Life can be hard after leaving Florida foster care. These places offer soft place to land
Every year, approximately 1,000 children age out of Florida’s foster care system. They go into the world with little to no support — and at significant risk of running into trouble.
Racquell Perry was one of them. When she was just 12, she called police after seeing her mother’s boyfriend hit her. Social services came to their Little Haiti apartment and removed her and three younger siblings.
That night sent Perry on an odyssey through Florida’s child welfare system, including a brief stint with a cousin in Orlando, then a host of foster placements in Miami until one set of foster parents kicked her out when she was 17. She eventually landed with her 21-year-old half sister in Fort Lauderdale.
Despite the turmoil, Perry, who is now 35, graduated from high school at the top of her class, earned two degrees from Florida A&M University and for a time worked in child welfare advocacy herself.
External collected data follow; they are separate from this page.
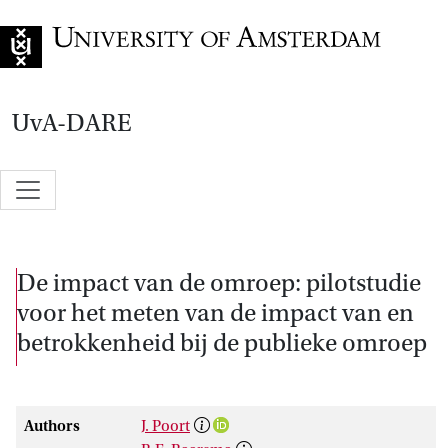
Go to home page
UvA-DARE
De impact van de omroep: pilotstudie
voor het meten van de impact van en
betrokkenheid bij de publieke omroep
Authors
J. Poort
She says it critical to make life easier for children aging out of the system. She managed to avoid the dangers of an 18-year-old suddenly alone without support — but many others don’t.
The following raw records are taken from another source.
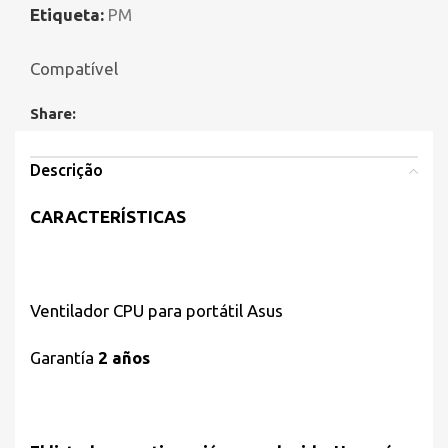
Etiqueta:
PM
Compatível
Share:
Descrição
CARACTERÍSTICAS
Ventilador CPU para portátil Asus
Garantía
2 años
“That’s a recipe for jail or drugs,” she said.
Former foster youth, the statistics show, are less likely to receive higher education and more likely to be victims of food insecurity and sex trafficking. The Department of Children and Families offers aid like extended foster care and post-education services and support. Florida’s former foster youth receive tuition exemption for state colleges and universities.
There is also another option: Transitional housing programs marry those resources with emotional support and life skills training in a community living environment. Child welfare advocates say that these programs are not for everyone. Some former foster youth chafe at group living and are eager to strike out on their own.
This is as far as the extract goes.